FIFY, it's not endemic to here or LLMs. point out Mac issues to an Apple fan, problems with a vehicle to <insert car/brand/model> fan, that their favorite band sucks, that their voted representative is a PoS.

Most people aren't completely objective about everything and thus have some non-objective emotional attachment to things they like. A subset of those people perceive criticism as a personal attack, are compelled to defend their position, or are otherwise unable to accept/internalize that criticism so they respond with anger or rage.

simianwords · 2026-04-02T20:02:06 1775160126

This paper itself is flawed, misleading and unethical to publish because the prompts they used resulted in zero reasoning tokens. Its like asking a person point blank without thinking to evaluate whether the string is balanced. Why do this? And the worst part was, most people in this thread bought the headline as it is from a flawed article. What does it tell about you that you just bought it without any skepticism?

nonameiguess · 2026-04-02T18:59:25 1775156365

It's bizarre as hell. Another response compares it to sports fandom, which tracks. It reminds me of the "flare up" ethos of r/CFB, meaning they believe you're not allowed to comment on anything if you don't declare which NCAA Americal football team you're a fan of, because if you do, then anything you ever say can be dismissed with "ah rich coming a fan of team X" like no discussion can ever be had that might be construed as criticism if your own tribe is not perfect and beyond critique itself.

This is stupid enough even in the realm of sports fandom, but how does it make any sense in science? Imagine if any time we studied or enumerated the cognitive biases and logical fallacies in human thinking the gut response of these same people was an immediate "yeah, well dogs are even stupider!" No shit, but it's non-sequitur. Are we forever banned from studying the capabilities and limitations of software systems because humans also have limitations?

ziml77 · 2026-04-02T18:39:14 1775155154

I suspect they're afraid that if the hype dies, so will the pace of progress on LLMs as well as their cheap/free usage of them.

emp17344 · 2026-03-31T21:44:46 1774993486

That is, in fact, how it comes across. You’re labeling perceived opponents as “emotional” and “dismissive”.

emp17344 · 2026-03-29T04:46:12 1774759572

If it’s a bubble, it has to pop sooner or later. It’s better if it pops now before growing even larger.

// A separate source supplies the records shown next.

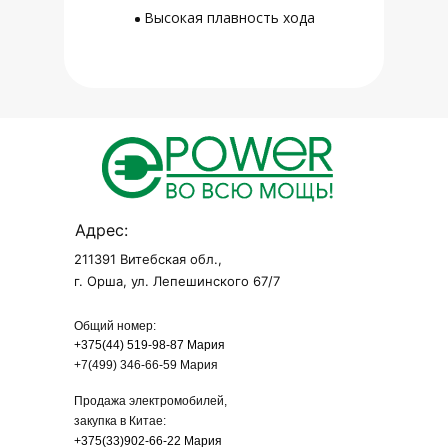
Высокая плавность хода
Адрес:
211391 Витебская обл.,
г. Орша, ул. Лепешинского 67/7
Общий номер:
+375(44) 519-98-87 Мария
+7(499) 346-66-59 Мария
Продажа электромобилей,
закупка в Китае:
+375(33)902-66-22 Мария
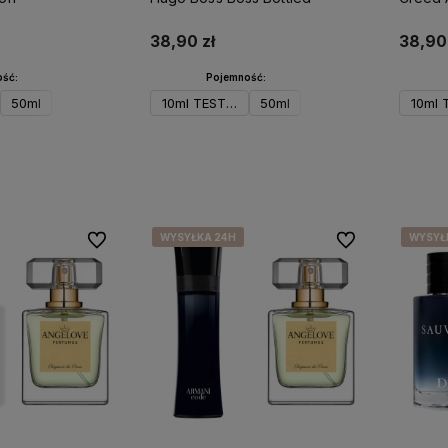
38,90 zł
38,90 
ść:
Pojemność:
50ml
10ml TESTER
50ml
10ml 
koszyka
Do koszyka
WYSYŁKA 24H
WYSYŁKA 24H
WYSYŁKA 24H
WYSYŁKA 24H
WYSYŁ
WYSYŁ
WYSYŁ
WYSYŁ
Do ulubionych
Do ulubionych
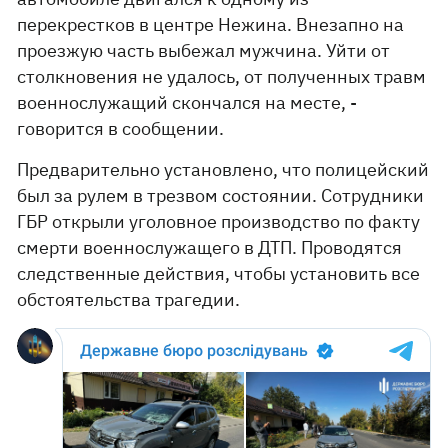
перекрестков в центре Нежина. Внезапно на
проезжую часть выбежал мужчина. Уйти от
столкновения не удалось, от полученных травм
военнослужащий скончался на месте, -
говорится в сообщении.
Предварительно установлено, что полицейский
был за рулем в трезвом состоянии. Сотрудники
ГБР открыли уголовное производство по факту
смерти военнослужащего в ДТП. Проводятся
следственные действия, чтобы установить все
обстоятельства трагедии.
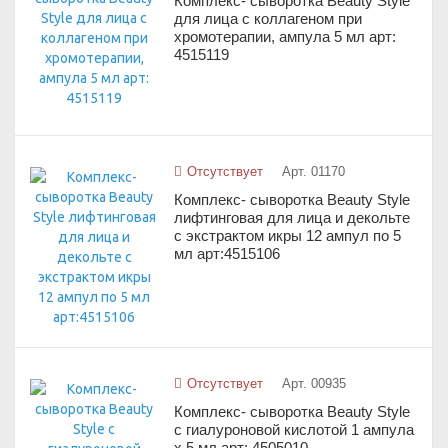
Комплекс- сыворотка Beauty Style
для лица с коллагеном при
хромотерапии, ампула 5 мл арт:
4515119
Отсутствует
Арт. 01170
Комплекс- сыворотка Beauty Style
лифтинговая для лица и декольте
с экстрактом икры 12 ампул по 5
мл арт:4515106
Отсутствует
Арт. 00935
Комплекс- сыворотка Beauty Style
с гиалуроновой кислотой 1 ампула
х 5 мл арт: 4505010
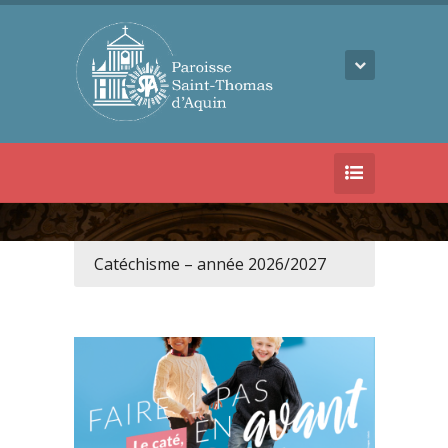
Catéchisme – année 2026/2027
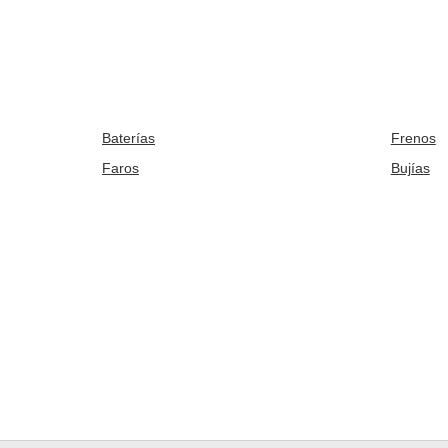
Baterías
Frenos
Faros
Bujías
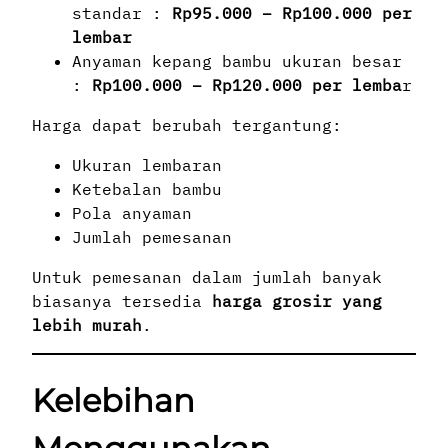
standar :
Rp95.000 – Rp100.000 per
lembar
Anyaman kepang bambu ukuran besar
:
Rp100.000 – Rp120.000 per lemba
r
Harga dapat berubah tergantung:
Ukuran lembaran
Ketebalan bambu
Pola anyaman
Jumlah pemesanan
Untuk pemesanan dalam jumlah banyak
biasanya tersedia
harga grosir yang
lebih murah
.
Kelebihan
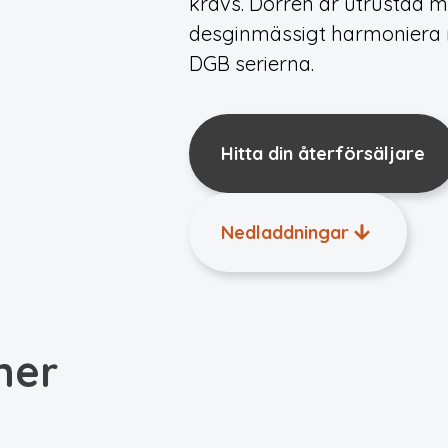
krävs. Dörren är utrustad m
desginmässigt harmoniera 
DGB serierna.
Hitta din återförsäljare
Nedladdningar
ner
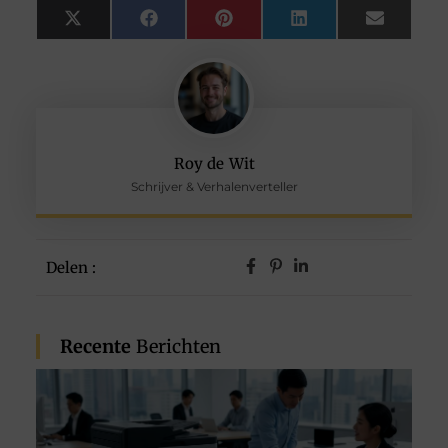
X
Facebook
Pinterest
LinkedIn
Email
(Twitter)
Roy de Wit
Schrijver & Verhalenverteller
Delen :
Recente
Berichten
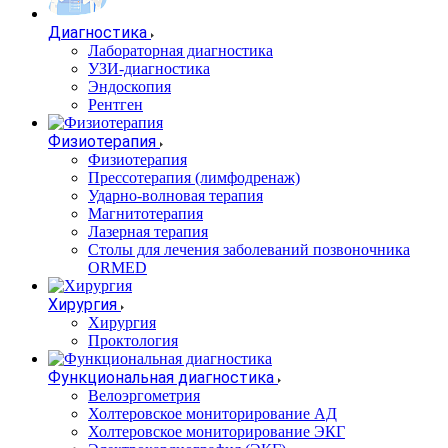
Диагностика
Лабораторная диагностика
УЗИ-диагностика
Эндоскопия
Рентген
Физиотерапия
Физиотерапия
Прессотерапия (лимфодренаж)
Ударно-волновая терапия
Магнитотерапия
Лазерная терапия
Столы для лечения заболеваний позвоночника
ORMED
Хирургия
Хирургия
Проктология
Функциональная диагностика
Велоэргометрия
Холтеровское мониторирование АД
Холтеровское мониторирование ЭКГ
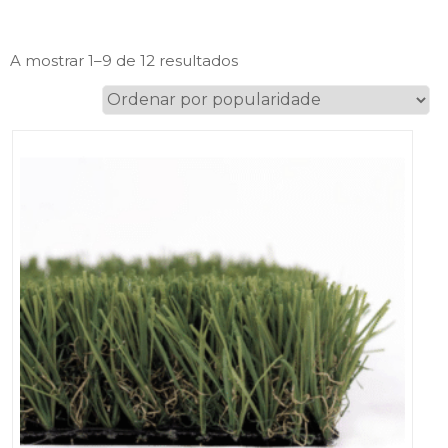
Ordenado
A mostrar 1–9 de 12 resultados
por
popularidade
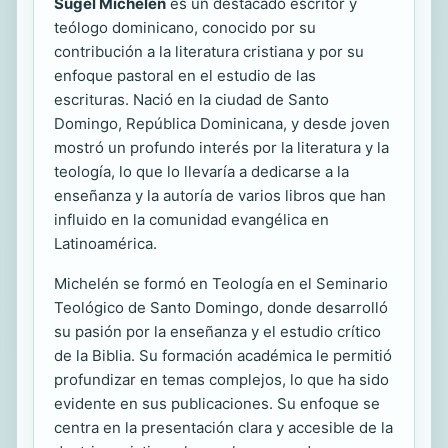
Sugel Michelén
es un destacado escritor y
teólogo dominicano, conocido por su
contribución a la literatura cristiana y por su
enfoque pastoral en el estudio de las
escrituras. Nació en la ciudad de Santo
Domingo, República Dominicana, y desde joven
mostró un profundo interés por la literatura y la
teología, lo que lo llevaría a dedicarse a la
enseñanza y la autoría de varios libros que han
influido en la comunidad evangélica en
Latinoamérica.
Michelén se formó en Teología en el Seminario
Teológico de Santo Domingo, donde desarrolló
su pasión por la enseñanza y el estudio crítico
de la Biblia. Su formación académica le permitió
profundizar en temas complejos, lo que ha sido
evidente en sus publicaciones. Su enfoque se
centra en la presentación clara y accesible de la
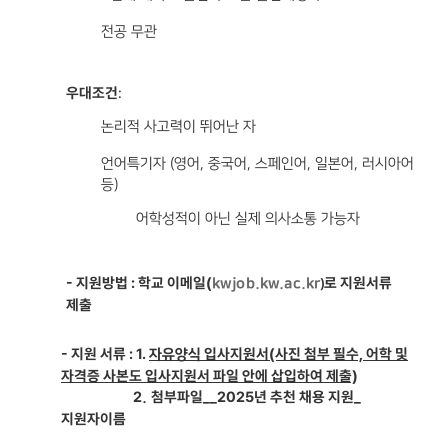
전공 무관
우대조건
:
논리적 사고력이 뛰어난 자
언어특기자 (영어, 중국어, 스페인어, 일본어, 러시아어
등)
어학성적이 아닌 실제 의사소통 가능자
- 지원방법
: 학교 이메일
(
​로 지원서류
kwjob.kw.ac.kr
)
제출
- 지원 서류
:
1.
입사지원서(사진 첨부 필수, 어학 및
자유
양식
자격증 사본도 입사지원서 파일 안에 삽입하여 제출)
2
첨부파일__2025년 추천 채용 지원_
.
지원자이름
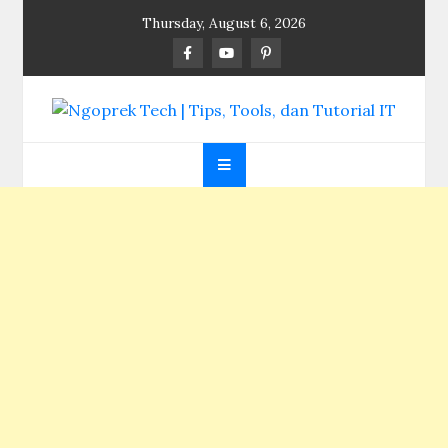
Skip
Thursday, August 6, 2026
to
content
Ngoprek Tech | Tips,
Berbagi Ilmu, Ngoprek Teknologi Tanpa Batas
Tools, dan Tutorial
IT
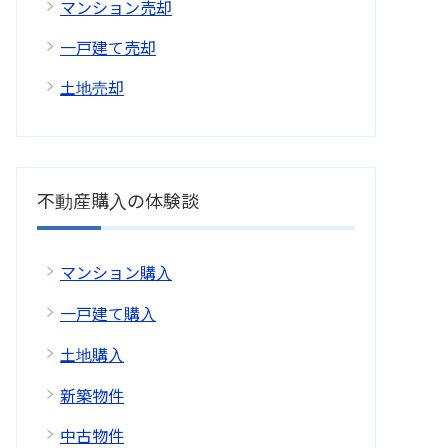
マンション売却
一戸建て売却
土地売却
不動産購入の体験談
マンション購入
一戸建て購入
土地購入
新築物件
中古物件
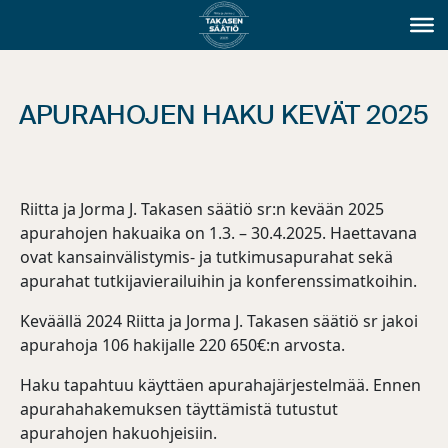
APURAHOJEN HAKU KEVÄT 2025
Riitta ja Jorma J. Takasen säätiö sr:n kevään 2025
apurahojen hakuaika on 1.3. – 30.4.2025. Haettavana
ovat kansainvälistymis- ja tutkimusapurahat sekä
apurahat tutkijavierailuihin ja konferenssimatkoihin.
Keväällä 2024 Riitta ja Jorma J. Takasen säätiö sr jakoi
apurahoja 106 hakijalle 220 650€:n arvosta.
Haku tapahtuu käyttäen apurahajärjestelmää. Ennen
apurahahakemuksen täyttämistä tutustut
apurahojen hakuohjeisiin.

emp17344 · 2026-03-29T04:45:07 1774759507

Why do you believe progress is currently exponential? There’s one dubious chart showing “exponential growth” in a single narrow domain, and otherwise zero evidence to suggest exponential improvement.

emp17344 · 2026-03-29T03:49:08 1774756148

For this use case, how do LLMs provide more value than a standard search engine? They may actually be destroying value here, as LLM-generated text pollutes search results.

layer8 · 2026-03-29T13:54:49 1774792489

They let you find things faster, and they combine and synthesize information from different sources. I’m more on the AI skeptic side and always prided myself on my Google foo, but nowadays chatbots can really save a lot of time with that.

Publishing LLM-generated text is a separate use case, I’m not a friend of that.